Published: Thu, December 06, 2018
Worldwide | By Isabel Fisher

Digital tax kept alive by France and Germany

Digital tax kept alive by France and Germany

Germany and France want to enforce with a joint compromise proposal, the controversial digital tax in Europe. It would have imposed a 3 percent levy on revenues made by major IT firms in the European Union market. But this is opposed to an initial plan to set a levy on all digital revenues of large multinationals.

The narrowed-down approach is also viewed as an attempt to ease opposition from Ireland, Denmark, Sweden, and Finland, who have pushed for a global solution instead of a European "quick fix", as the draft needs the support of all EU states.

The new proposal, which was obtained by Politico prior to yesterday's meeting, effectively ends the European Commission's proposed "digital services tax".

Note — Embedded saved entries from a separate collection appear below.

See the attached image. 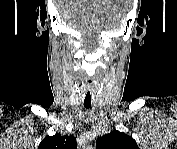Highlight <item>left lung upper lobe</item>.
<instances>
[{"label":"left lung upper lobe","instance_id":"left-lung-upper-lobe-1","mask_svg":"<svg viewBox=\"0 0 177 149\" xmlns=\"http://www.w3.org/2000/svg\"><path fill=\"white\" fill-rule=\"evenodd\" d=\"M97 149H138L136 141L123 132L111 131L96 140Z\"/></svg>","mask_w":177,"mask_h":149}]
</instances>
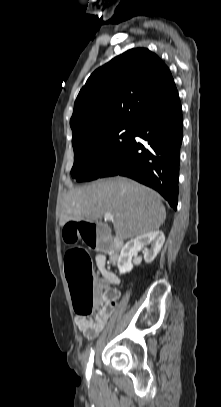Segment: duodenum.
Returning <instances> with one entry per match:
<instances>
[{"label":"duodenum","instance_id":"1","mask_svg":"<svg viewBox=\"0 0 221 407\" xmlns=\"http://www.w3.org/2000/svg\"><path fill=\"white\" fill-rule=\"evenodd\" d=\"M114 243H115V248L111 252V256H110V259L112 262H116V260L118 258V251L120 250V248L122 246V241L118 238L114 239Z\"/></svg>","mask_w":221,"mask_h":407}]
</instances>
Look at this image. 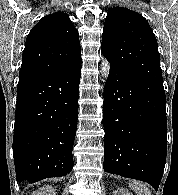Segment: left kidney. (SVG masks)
<instances>
[{"label":"left kidney","mask_w":178,"mask_h":195,"mask_svg":"<svg viewBox=\"0 0 178 195\" xmlns=\"http://www.w3.org/2000/svg\"><path fill=\"white\" fill-rule=\"evenodd\" d=\"M113 195H133V194L125 188H118L113 192Z\"/></svg>","instance_id":"5707ae66"}]
</instances>
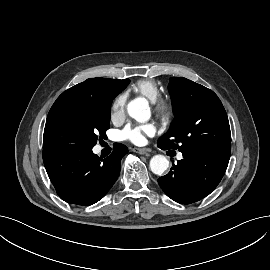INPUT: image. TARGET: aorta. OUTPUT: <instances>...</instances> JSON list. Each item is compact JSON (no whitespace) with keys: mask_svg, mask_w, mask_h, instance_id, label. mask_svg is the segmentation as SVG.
Returning <instances> with one entry per match:
<instances>
[{"mask_svg":"<svg viewBox=\"0 0 270 270\" xmlns=\"http://www.w3.org/2000/svg\"><path fill=\"white\" fill-rule=\"evenodd\" d=\"M128 114L138 122H146L150 118L148 101L136 98L127 106ZM169 167L168 159L163 155H155L150 160V169L156 175H162Z\"/></svg>","mask_w":270,"mask_h":270,"instance_id":"1","label":"aorta"}]
</instances>
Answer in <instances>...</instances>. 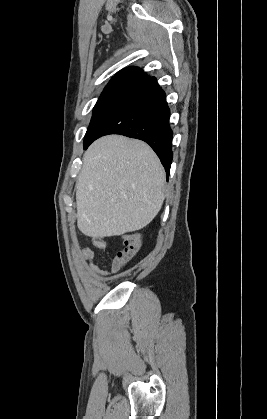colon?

The new plan would generate about half the revenue previously planned and mainly hit Google and Facebook, which dominate the online ad market, according to an official with knowledge of the matter.

The digital tax initially was to cover a wide swathe of the digital economy, potentially capturing companies such as Amazon, AirBnB and Trip Advisor.

He said: "Like any European compromise, some will be disappointed".

"I prefer to check our ambitions (...) We have adopted a more conciliatory attitude", French Finance Minister Bruno Le Maire told journalists after the meeting.

France's finance minister Bruno Le Maire has attempted to play down concerns some countries, including Ireland, might have.

Donohoe added that it would be better to deal with the taxation of large digital companies seeking a broader worldwide deal at the Organisation for Economic Cooperation and Development (OECD).

"As other countries mentioned, the right and safest way to deal with this is through the OECD to find consensus on global matters".

The blueprint calls on the bloc's members to agree on the plan "without delay and in any case before March 2019". "I promise to be constructive and I'm ready to look at the proposal, but I still have serious concerns with it", said Finnish Finance Minister Petteri Orpo.

Major compromise: The inital proposal was much further reaching, aiming to tax all online revenue made in the European Union by firms with a worldwide annual turnover of at least €750 million ($850 million) and an online turnover of €50 million in Europe.

The latest proposal is meant to come into force in January 2021, but only if the Organisation for Economic Co-Operation and Development (OECD) fails to reach a consensus on a global approach by then.

The new proposal, which requires unanimous backing by the European Union member states, is set to be formally put for approval by ministers in March.